ES6 module for fast PNG quantization with WebGL
npm install webgl-png-compress
This module exposes three functions:
function compress (imageData, width, height, gl, n, iterations)
Use this generate a palette through iterative k-means.
imageData
should be in raw format as extracted from a 2D canvas.
const context = imageCanvas.getContext('2d')
context.drawImage(this.image, 0, 0)
const imageData = context.getImageData(0, 0, this.image.width, this.image.height)
n
cluster centers are placed in the image at random and then the designated number of iterations of k-means are performed
to converge to an optimized palette.
Returns the generated palette.
function condensePalette (palette, eps=0)
Use this to remove degenerate entries from the palette based the tolerence specified as eps
.
Returns the reduced palette.
function writePNG (imageData, palette, width, height)
Creates a buffer containing a quantized PNG with a PLTE
block from the original imageData
with
Floyd-Steinberg dithering applied.
Returns the buffer.
PNGs are capable of displaying palettized images by declaring a PLTE
chunk. See the specification for more details.
Once a palette chunk is declared, the image data can be made up of 8-bit indices that reference colors in the palette, as opposed to each pixel declared independently as a 24-bit color. Palette based compression will always reduced the image size by ~30%
when compared to uncompressed PNG images.
However, the real gain from this type of compression comes from the fact the PNG data chunk is compressed with Deflate (a LZ77 based compression).
Replacing colors with indices makes the data much more compressible, particularly in vector images that may have long linear stretches of repeated colors.
This project uses k-means to generate an optimized palette from a source image, and that palette (or any other palette) can be used to write out a new, compressed image.
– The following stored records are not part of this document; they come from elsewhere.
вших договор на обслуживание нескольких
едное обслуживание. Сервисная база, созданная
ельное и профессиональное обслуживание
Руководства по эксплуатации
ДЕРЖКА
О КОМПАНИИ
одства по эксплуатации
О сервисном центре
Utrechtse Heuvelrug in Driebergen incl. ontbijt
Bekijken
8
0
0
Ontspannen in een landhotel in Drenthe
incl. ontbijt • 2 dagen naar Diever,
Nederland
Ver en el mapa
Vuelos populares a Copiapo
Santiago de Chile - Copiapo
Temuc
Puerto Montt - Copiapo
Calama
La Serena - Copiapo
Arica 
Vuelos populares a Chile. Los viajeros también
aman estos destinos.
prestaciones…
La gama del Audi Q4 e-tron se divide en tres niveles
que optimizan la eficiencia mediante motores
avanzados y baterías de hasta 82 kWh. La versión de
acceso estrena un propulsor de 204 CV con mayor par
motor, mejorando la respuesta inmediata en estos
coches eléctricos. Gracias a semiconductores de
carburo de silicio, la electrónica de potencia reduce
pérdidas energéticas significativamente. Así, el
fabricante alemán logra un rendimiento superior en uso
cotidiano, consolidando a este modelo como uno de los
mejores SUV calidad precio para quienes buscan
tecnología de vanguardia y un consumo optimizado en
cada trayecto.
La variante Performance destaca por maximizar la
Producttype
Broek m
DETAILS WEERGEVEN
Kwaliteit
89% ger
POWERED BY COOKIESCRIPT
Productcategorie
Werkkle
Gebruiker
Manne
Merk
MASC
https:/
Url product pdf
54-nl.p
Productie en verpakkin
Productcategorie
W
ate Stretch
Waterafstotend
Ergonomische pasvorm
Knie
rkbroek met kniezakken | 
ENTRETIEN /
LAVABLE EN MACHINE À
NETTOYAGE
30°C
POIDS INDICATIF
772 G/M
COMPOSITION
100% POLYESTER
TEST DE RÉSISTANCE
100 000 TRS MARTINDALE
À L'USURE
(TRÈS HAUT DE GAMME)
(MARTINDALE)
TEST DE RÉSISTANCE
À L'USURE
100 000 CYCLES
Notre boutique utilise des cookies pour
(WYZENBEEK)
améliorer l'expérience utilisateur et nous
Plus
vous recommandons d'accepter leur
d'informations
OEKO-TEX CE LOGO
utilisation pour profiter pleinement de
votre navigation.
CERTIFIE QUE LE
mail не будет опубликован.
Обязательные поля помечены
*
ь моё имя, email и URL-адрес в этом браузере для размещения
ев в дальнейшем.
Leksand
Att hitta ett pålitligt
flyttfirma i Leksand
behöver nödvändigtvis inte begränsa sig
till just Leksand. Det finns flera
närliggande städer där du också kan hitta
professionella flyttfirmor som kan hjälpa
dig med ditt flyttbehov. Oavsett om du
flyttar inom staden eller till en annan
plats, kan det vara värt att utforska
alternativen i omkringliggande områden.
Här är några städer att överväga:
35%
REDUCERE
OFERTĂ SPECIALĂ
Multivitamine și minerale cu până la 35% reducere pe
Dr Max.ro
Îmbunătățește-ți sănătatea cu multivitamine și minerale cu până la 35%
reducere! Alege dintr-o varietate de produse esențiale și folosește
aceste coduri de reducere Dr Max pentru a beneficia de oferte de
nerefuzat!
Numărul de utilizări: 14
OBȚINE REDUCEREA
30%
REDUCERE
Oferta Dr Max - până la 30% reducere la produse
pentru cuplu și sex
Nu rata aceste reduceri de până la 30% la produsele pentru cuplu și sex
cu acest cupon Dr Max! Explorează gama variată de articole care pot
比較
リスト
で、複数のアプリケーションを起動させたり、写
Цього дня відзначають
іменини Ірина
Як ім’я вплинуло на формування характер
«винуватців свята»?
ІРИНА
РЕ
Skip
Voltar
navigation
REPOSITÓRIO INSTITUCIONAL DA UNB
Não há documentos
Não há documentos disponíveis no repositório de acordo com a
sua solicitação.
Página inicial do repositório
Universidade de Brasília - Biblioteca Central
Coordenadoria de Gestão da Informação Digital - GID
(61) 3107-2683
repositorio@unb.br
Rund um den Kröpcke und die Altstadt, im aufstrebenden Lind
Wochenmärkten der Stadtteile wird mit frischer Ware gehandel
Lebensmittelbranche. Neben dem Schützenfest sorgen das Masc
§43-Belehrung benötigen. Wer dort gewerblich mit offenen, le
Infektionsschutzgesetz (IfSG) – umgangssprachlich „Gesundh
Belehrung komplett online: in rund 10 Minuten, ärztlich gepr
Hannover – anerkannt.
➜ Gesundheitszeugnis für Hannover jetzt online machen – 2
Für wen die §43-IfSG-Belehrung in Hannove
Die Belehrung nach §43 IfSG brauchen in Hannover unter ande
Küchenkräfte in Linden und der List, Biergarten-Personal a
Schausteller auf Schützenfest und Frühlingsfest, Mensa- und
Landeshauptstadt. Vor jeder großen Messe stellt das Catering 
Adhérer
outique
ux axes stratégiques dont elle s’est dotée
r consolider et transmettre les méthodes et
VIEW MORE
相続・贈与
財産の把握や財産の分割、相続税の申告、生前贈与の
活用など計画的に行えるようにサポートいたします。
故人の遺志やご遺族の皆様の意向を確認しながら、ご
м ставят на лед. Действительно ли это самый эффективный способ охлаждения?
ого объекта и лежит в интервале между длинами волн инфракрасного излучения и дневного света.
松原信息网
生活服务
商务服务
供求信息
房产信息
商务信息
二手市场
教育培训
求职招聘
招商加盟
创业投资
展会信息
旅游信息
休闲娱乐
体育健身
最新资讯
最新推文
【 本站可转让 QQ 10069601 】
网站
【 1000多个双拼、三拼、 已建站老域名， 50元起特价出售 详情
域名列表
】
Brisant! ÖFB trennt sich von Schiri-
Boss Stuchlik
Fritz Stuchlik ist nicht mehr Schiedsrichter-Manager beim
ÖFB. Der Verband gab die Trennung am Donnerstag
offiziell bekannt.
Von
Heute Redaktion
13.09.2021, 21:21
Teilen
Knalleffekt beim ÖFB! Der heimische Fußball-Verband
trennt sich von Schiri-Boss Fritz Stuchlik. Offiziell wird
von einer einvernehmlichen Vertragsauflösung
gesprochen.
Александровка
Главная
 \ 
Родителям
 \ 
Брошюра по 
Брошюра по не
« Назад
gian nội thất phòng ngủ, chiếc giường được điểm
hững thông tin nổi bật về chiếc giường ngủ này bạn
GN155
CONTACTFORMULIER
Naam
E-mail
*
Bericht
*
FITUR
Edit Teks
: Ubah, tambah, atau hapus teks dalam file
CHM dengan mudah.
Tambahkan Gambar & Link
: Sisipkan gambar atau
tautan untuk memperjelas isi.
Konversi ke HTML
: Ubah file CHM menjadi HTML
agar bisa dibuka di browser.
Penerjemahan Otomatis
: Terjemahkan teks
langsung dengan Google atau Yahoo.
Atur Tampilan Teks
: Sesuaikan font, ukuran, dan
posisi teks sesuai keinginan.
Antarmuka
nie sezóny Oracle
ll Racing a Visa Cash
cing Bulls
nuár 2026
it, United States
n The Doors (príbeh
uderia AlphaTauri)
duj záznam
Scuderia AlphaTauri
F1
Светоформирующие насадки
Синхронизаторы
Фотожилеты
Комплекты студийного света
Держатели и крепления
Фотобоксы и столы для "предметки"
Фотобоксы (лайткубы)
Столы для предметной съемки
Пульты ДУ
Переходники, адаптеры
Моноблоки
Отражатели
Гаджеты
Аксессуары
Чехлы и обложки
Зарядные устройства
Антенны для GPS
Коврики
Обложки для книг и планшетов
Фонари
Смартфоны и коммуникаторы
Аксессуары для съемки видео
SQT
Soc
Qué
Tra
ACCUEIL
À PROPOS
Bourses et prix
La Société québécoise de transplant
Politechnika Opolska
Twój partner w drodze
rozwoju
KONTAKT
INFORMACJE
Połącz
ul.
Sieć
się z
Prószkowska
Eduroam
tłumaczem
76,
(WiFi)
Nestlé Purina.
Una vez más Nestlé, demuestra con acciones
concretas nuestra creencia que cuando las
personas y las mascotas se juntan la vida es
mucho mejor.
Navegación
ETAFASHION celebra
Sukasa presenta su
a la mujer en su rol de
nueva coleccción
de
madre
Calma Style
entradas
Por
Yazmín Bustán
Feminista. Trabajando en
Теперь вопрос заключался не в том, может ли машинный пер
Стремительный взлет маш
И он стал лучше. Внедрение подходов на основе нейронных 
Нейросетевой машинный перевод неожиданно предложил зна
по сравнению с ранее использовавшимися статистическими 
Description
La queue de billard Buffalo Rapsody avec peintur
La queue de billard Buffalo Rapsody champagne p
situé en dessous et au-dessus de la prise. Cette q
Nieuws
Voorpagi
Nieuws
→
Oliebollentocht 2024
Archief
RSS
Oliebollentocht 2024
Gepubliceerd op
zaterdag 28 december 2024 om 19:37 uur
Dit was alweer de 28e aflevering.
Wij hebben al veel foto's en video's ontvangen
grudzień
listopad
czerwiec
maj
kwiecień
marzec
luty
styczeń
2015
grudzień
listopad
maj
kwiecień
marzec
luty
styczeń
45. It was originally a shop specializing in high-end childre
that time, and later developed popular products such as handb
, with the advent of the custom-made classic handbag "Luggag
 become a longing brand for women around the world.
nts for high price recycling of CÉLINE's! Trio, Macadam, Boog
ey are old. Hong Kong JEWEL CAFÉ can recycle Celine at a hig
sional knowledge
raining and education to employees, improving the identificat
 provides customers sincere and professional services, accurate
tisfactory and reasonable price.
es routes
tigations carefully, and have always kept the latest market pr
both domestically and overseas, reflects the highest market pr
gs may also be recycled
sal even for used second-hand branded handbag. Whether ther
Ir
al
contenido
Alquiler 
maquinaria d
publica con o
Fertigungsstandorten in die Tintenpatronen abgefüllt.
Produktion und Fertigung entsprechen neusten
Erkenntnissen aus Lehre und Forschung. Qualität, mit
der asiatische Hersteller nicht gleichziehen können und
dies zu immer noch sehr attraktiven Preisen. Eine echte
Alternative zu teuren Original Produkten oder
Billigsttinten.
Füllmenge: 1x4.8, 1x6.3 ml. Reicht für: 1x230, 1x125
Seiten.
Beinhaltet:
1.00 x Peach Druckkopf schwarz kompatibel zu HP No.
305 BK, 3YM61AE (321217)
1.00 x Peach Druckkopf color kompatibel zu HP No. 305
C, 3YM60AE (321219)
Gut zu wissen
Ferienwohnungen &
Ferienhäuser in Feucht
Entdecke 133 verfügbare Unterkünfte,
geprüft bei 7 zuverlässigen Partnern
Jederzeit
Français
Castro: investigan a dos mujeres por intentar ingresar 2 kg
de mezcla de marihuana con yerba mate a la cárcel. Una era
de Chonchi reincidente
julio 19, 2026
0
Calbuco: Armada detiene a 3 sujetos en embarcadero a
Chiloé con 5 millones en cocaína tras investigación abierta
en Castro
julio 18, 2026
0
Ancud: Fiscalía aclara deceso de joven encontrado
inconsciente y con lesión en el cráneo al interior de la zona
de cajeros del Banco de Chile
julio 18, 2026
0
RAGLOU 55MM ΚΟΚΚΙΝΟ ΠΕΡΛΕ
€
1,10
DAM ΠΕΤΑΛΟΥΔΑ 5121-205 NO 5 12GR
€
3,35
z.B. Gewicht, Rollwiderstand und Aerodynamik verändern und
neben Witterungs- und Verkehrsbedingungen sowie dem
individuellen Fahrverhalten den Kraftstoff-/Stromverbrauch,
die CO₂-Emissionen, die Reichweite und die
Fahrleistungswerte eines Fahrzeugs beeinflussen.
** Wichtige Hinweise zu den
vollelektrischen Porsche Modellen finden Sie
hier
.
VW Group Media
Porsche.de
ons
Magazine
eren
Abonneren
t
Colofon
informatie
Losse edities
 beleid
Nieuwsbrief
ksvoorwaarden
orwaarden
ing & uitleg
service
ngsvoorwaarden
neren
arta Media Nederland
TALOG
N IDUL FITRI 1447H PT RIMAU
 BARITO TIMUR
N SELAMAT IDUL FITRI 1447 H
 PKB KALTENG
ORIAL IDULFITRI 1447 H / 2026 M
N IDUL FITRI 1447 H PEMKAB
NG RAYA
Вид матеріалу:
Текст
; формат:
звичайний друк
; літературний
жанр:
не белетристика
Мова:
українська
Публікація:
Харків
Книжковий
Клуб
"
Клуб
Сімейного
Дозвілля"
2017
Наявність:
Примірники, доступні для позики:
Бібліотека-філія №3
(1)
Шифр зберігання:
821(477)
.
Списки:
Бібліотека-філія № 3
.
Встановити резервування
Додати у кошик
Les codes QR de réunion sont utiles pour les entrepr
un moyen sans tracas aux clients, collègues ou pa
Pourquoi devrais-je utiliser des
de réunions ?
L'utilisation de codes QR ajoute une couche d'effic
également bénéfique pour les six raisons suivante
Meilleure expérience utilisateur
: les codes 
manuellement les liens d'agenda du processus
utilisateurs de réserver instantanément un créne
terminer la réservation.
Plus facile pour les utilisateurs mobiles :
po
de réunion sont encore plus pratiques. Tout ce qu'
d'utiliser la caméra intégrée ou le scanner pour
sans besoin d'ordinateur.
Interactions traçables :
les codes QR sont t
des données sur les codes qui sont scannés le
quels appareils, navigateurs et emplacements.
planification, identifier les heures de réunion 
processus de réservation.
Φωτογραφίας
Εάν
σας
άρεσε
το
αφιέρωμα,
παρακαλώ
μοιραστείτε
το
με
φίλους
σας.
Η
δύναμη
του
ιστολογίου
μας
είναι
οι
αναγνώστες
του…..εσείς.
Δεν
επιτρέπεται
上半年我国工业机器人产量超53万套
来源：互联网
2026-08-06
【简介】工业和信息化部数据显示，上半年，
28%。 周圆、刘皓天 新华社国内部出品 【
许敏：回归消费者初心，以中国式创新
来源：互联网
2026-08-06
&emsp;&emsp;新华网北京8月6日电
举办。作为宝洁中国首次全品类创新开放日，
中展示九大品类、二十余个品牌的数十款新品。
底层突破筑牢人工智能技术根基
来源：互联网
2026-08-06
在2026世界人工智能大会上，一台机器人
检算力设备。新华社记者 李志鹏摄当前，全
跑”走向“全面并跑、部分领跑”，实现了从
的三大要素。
You can compress any image loadable in the browser (including JPG), but for certain types of images (particularly photographs), the PNG compression may not perform as well as the compression that has likely already been applied to the JPG.
Each pixel is treated as a vertex with a shader. The shader is used to map the pixel to the closest cluster center. Rather than iteratively comparing each pixel against the cluster centers, it happens in parallel for all pixels on your GPU.
It is recommended to downscale large images for palette generation to avoid running out of GPU memory.